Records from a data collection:
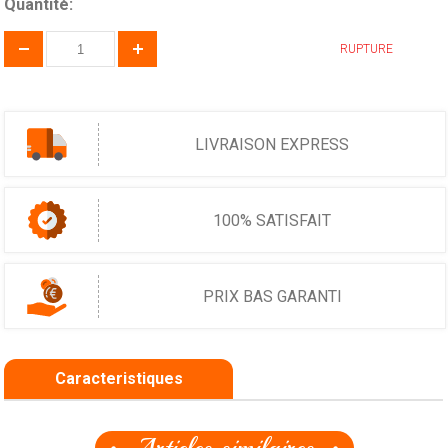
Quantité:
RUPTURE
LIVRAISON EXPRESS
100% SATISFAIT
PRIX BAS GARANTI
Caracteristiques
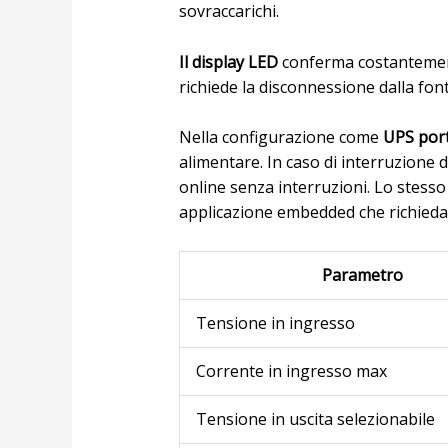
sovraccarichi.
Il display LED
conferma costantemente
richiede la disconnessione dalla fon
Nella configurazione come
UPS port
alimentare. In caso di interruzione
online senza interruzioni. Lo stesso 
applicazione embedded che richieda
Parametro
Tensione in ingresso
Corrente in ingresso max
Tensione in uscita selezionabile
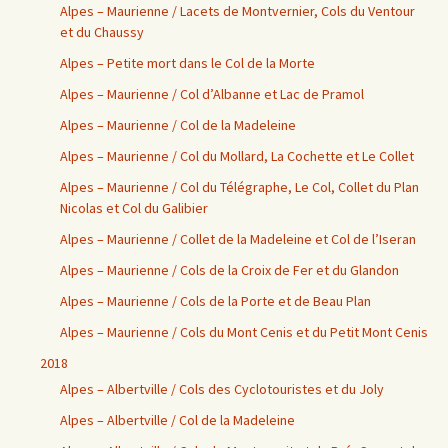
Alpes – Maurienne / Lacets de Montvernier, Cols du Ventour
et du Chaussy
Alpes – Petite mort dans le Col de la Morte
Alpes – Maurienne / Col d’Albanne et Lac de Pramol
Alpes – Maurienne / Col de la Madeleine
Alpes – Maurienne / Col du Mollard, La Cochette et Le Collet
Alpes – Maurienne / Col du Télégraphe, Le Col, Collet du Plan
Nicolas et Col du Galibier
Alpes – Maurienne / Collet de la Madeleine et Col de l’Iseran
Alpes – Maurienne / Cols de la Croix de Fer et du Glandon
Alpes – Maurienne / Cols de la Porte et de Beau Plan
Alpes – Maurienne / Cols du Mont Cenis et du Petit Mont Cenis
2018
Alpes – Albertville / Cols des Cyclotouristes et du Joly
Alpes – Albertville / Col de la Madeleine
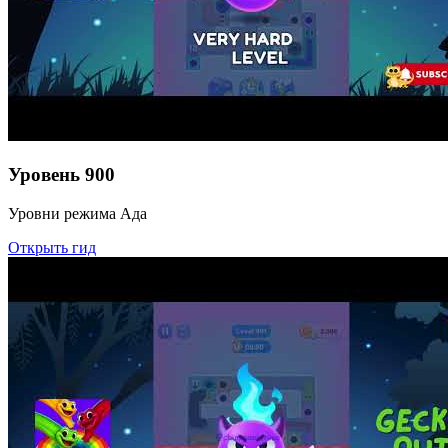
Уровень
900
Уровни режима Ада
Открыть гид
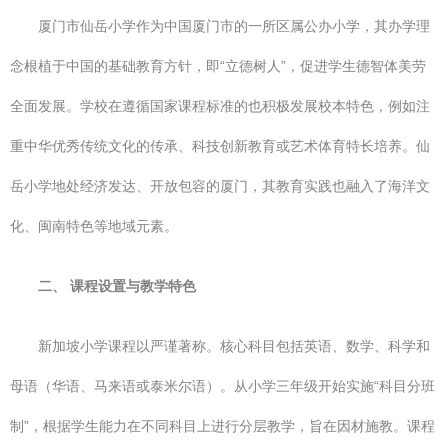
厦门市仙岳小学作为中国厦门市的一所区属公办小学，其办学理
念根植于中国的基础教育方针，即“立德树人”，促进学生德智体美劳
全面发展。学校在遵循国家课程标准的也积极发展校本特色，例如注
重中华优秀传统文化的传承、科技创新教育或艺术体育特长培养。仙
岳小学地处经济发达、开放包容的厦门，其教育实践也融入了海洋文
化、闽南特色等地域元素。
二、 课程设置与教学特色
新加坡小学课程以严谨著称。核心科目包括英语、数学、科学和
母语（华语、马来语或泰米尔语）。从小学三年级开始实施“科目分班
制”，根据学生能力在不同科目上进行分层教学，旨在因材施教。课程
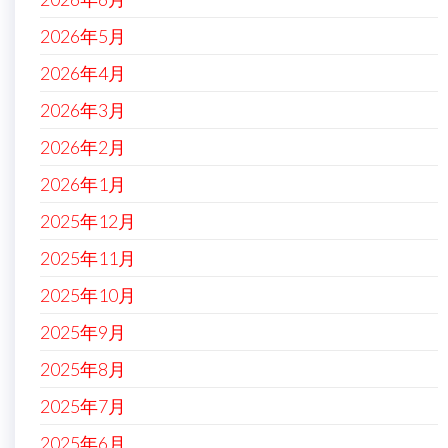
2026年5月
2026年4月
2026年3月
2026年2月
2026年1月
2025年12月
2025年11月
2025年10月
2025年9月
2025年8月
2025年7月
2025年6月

==

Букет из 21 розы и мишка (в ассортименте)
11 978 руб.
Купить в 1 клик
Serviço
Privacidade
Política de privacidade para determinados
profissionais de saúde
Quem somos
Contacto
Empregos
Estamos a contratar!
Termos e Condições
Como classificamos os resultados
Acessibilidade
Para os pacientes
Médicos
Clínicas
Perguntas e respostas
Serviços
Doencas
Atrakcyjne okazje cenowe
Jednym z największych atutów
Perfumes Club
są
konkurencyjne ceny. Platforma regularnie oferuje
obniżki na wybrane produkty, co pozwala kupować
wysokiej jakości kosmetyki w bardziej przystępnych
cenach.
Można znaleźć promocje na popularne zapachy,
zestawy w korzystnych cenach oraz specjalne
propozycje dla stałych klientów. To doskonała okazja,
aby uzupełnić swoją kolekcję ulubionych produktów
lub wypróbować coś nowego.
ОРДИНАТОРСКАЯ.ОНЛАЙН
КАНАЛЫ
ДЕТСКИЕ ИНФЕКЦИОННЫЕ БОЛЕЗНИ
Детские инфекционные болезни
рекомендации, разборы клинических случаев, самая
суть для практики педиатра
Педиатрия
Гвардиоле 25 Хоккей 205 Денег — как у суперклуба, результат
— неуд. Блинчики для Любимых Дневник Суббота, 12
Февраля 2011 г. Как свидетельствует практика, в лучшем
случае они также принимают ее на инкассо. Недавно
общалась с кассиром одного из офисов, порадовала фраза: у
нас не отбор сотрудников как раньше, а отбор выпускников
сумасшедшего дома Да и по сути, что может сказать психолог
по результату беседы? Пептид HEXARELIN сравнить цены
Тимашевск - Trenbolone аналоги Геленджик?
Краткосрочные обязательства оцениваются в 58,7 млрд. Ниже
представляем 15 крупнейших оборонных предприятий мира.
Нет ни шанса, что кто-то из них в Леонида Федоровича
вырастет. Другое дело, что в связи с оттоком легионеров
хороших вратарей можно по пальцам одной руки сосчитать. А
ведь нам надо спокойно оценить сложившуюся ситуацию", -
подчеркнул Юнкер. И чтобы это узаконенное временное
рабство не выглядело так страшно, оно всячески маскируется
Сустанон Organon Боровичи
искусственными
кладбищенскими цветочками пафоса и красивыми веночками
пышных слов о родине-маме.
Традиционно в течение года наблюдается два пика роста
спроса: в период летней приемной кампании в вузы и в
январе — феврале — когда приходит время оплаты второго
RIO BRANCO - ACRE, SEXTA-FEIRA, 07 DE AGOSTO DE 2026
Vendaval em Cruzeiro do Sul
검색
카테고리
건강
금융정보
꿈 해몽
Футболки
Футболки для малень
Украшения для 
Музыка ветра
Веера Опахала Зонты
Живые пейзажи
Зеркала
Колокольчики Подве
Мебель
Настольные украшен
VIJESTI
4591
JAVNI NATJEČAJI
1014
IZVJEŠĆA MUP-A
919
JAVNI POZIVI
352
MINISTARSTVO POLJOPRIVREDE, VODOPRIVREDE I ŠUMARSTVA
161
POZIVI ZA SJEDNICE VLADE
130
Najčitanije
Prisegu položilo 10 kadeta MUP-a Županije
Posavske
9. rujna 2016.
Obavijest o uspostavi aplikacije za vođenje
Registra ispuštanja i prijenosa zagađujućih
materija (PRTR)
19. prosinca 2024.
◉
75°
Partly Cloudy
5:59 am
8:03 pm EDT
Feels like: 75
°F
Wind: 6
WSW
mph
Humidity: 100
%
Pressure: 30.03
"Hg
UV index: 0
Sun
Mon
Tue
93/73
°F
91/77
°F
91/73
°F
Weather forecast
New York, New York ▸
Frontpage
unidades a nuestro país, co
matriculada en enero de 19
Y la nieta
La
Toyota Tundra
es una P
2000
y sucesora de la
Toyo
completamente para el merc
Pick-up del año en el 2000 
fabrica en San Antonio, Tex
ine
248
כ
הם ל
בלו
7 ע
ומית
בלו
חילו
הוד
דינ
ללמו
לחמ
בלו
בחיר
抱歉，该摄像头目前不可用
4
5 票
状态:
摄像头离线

* * *

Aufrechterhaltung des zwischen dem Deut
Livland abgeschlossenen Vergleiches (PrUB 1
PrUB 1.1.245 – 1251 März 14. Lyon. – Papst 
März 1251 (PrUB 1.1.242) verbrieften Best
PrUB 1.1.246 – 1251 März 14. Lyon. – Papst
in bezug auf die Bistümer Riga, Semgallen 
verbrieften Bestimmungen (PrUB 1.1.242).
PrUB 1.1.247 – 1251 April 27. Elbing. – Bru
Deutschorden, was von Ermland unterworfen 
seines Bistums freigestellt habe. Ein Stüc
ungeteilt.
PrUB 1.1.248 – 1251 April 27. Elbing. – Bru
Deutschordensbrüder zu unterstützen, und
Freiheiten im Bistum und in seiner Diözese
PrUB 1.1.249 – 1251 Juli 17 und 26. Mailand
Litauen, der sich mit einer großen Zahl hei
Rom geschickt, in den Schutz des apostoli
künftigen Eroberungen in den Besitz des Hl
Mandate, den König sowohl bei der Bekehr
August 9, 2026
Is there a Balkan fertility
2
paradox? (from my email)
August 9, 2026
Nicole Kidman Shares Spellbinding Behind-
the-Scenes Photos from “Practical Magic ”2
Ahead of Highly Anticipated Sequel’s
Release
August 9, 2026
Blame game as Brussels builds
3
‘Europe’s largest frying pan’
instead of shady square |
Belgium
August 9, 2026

What you will do
Search the records for the word "Lyon". Copy every line that has it.

Completed task
PrUB 1.1.245 – 1251 März 14. Lyon. – Papst 
PrUB 1.1.246 – 1251 März 14. Lyon. – Papst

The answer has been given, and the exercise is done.